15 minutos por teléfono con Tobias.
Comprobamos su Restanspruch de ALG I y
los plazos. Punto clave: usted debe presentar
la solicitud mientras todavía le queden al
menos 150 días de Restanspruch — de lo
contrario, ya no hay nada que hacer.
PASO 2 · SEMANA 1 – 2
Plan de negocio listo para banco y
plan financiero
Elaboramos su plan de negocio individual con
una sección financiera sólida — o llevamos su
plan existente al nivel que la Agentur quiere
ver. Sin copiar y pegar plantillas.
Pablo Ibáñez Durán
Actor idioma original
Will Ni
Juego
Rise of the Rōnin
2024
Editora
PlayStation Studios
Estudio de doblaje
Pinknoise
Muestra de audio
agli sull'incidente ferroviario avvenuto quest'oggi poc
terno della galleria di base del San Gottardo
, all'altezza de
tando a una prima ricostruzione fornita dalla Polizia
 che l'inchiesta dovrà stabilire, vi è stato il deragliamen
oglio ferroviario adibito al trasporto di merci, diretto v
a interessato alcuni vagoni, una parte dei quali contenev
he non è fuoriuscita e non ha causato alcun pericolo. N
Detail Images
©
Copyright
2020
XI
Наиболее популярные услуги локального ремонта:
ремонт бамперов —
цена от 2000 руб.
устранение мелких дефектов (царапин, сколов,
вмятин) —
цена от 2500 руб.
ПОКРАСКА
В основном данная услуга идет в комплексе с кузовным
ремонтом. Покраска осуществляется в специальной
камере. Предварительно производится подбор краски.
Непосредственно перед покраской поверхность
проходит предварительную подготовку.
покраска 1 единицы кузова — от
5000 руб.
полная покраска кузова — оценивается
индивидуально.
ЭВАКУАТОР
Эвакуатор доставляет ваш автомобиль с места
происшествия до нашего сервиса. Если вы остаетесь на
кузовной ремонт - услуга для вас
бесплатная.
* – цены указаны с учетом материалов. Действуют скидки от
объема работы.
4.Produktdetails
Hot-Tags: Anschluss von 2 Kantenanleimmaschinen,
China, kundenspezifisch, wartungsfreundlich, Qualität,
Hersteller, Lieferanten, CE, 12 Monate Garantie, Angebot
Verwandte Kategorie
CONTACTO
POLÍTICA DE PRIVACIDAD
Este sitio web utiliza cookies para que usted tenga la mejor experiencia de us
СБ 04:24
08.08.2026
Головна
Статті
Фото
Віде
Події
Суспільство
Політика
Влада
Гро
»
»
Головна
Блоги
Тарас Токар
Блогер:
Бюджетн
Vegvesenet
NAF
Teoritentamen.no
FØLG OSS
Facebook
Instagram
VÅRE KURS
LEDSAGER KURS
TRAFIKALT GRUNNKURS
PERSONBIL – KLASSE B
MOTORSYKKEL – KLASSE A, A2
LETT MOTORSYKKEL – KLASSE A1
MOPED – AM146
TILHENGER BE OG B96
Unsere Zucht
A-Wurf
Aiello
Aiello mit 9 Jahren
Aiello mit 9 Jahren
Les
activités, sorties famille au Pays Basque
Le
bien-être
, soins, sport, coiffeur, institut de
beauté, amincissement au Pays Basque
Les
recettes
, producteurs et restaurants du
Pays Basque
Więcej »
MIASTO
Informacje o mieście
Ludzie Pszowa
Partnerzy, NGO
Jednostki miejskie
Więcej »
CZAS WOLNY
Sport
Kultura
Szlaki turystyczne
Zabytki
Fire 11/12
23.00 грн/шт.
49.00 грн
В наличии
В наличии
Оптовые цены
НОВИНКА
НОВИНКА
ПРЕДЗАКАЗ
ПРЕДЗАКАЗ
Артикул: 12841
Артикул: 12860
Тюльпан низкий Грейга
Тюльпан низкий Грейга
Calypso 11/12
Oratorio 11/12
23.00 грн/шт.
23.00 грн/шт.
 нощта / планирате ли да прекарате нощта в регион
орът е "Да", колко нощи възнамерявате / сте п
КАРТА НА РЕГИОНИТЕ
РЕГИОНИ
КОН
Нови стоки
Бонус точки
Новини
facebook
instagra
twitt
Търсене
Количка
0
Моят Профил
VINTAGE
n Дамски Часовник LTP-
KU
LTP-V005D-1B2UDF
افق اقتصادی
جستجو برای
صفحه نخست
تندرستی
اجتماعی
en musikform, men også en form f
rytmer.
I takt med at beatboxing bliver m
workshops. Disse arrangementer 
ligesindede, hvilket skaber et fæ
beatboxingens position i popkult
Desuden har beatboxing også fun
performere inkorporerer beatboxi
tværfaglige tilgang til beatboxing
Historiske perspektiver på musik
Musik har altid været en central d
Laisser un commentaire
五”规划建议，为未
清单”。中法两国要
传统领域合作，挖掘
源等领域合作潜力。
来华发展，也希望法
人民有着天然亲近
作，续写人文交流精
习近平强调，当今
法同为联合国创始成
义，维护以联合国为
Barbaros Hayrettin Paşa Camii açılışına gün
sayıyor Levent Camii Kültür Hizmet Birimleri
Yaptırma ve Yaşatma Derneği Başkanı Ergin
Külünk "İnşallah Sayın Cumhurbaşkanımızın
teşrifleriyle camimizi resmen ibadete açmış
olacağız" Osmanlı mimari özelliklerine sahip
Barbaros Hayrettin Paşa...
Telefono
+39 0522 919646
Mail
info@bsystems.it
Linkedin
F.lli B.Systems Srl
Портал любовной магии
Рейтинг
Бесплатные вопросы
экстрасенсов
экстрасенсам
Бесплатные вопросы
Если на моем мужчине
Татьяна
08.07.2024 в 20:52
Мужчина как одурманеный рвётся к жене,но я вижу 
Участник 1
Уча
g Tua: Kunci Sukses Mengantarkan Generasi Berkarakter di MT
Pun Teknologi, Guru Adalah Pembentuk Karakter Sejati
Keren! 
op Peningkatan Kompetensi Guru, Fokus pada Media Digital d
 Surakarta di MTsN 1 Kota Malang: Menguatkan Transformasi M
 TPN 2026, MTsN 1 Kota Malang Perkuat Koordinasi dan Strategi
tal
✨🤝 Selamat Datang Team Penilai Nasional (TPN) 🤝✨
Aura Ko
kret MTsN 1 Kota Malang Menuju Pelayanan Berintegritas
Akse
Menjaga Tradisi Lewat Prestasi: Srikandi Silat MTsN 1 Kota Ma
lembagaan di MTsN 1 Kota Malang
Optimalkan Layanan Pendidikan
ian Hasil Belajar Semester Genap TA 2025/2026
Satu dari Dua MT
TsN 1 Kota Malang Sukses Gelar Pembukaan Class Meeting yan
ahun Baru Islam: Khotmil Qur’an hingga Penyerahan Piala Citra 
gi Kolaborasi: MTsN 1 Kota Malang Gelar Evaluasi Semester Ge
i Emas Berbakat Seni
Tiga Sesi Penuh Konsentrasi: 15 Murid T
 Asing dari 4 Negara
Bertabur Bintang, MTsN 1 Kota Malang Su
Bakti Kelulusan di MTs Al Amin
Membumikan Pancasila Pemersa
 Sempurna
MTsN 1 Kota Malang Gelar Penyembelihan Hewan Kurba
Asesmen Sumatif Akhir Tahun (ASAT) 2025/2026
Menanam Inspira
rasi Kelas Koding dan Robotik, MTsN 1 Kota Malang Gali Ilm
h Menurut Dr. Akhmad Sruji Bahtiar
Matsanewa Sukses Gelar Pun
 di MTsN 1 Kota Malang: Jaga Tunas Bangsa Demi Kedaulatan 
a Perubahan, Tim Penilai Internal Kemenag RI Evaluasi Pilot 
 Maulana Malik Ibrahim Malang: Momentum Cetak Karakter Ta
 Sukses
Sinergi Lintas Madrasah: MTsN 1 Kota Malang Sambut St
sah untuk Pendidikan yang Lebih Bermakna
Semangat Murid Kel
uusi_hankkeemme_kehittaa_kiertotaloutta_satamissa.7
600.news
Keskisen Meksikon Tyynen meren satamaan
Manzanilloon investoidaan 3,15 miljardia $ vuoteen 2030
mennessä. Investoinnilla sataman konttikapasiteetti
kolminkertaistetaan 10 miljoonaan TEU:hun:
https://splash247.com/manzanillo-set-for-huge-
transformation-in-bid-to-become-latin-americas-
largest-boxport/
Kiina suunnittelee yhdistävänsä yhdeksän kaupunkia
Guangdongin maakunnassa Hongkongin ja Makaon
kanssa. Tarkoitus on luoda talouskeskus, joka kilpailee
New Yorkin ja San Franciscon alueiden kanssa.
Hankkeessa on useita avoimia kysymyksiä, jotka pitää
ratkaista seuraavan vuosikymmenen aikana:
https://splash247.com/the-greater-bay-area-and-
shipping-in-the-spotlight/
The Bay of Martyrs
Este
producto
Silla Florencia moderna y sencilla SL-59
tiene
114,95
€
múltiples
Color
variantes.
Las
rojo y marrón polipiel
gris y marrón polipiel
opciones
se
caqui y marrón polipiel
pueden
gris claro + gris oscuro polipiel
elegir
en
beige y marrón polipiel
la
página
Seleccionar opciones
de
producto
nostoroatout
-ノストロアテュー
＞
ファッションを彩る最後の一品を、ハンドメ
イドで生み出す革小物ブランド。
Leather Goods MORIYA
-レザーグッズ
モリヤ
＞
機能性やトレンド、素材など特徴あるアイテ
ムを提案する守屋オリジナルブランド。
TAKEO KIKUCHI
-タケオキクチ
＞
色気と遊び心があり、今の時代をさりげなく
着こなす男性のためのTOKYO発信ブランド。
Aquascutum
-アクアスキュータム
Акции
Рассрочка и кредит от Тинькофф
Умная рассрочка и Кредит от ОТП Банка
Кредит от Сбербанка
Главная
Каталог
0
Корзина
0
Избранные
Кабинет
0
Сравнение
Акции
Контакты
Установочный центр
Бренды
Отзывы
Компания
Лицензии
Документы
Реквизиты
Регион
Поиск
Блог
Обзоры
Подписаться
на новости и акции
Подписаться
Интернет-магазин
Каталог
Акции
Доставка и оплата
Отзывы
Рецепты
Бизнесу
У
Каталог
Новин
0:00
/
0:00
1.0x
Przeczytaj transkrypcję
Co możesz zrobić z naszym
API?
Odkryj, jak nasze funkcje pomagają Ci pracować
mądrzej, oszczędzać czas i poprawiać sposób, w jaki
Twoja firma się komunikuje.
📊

____

* WHAT NEEDS TO BE DONE *
Within the data above, the span starting at the line containing "lembagaan di MTsN 1 Kota Malang" and ending at the line containing "Kiina suunnittelee yhdistävänsä" is to be retyped exactly, with no other lines.

* THE COMPLETED TASK *
lembagaan di MTsN 1 Kota Malang
Optimalkan Layanan Pendidikan
ian Hasil Belajar Semester Genap TA 2025/2026
Satu dari Dua MT
TsN 1 Kota Malang Sukses Gelar Pembukaan Class Meeting yan
ahun Baru Islam: Khotmil Qur’an hingga Penyerahan Piala Citra 
gi Kolaborasi: MTsN 1 Kota Malang Gelar Evaluasi Semester Ge
i Emas Berbakat Seni
Tiga Sesi Penuh Konsentrasi: 15 Murid T
 Asing dari 4 Negara
Bertabur Bintang, MTsN 1 Kota Malang Su
Bakti Kelulusan di MTs Al Amin
Membumikan Pancasila Pemersa
 Sempurna
MTsN 1 Kota Malang Gelar Penyembelihan Hewan Kurba
Asesmen Sumatif Akhir Tahun (ASAT) 2025/2026
Menanam Inspira
rasi Kelas Koding dan Robotik, MTsN 1 Kota Malang Gali Ilm
h Menurut Dr. Akhmad Sruji Bahtiar
Matsanewa Sukses Gelar Pun
 di MTsN 1 Kota Malang: Jaga Tunas Bangsa Demi Kedaulatan 
a Perubahan, Tim Penilai Internal Kemenag RI Evaluasi Pilot 
 Maulana Malik Ibrahim Malang: Momentum Cetak Karakter Ta
 Sukses
Sinergi Lintas Madrasah: MTsN 1 Kota Malang Sambut St
sah untuk Pendidikan yang Lebih Bermakna
Semangat Murid Kel
uusi_hankkeemme_kehittaa_kiertotaloutta_satamissa.7
600.news
Keskisen Meksikon Tyynen meren satamaan
Manzanilloon investoidaan 3,15 miljardia $ vuoteen 2030
mennessä. Investoinnilla sataman konttikapasiteetti
kolminkertaistetaan 10 miljoonaan TEU:hun:
https://splash247.com/manzanillo-set-for-huge-
transformation-in-bid-to-become-latin-americas-
largest-boxport/
Kiina suunnittelee yhdistävänsä yhdeksän kaupunkia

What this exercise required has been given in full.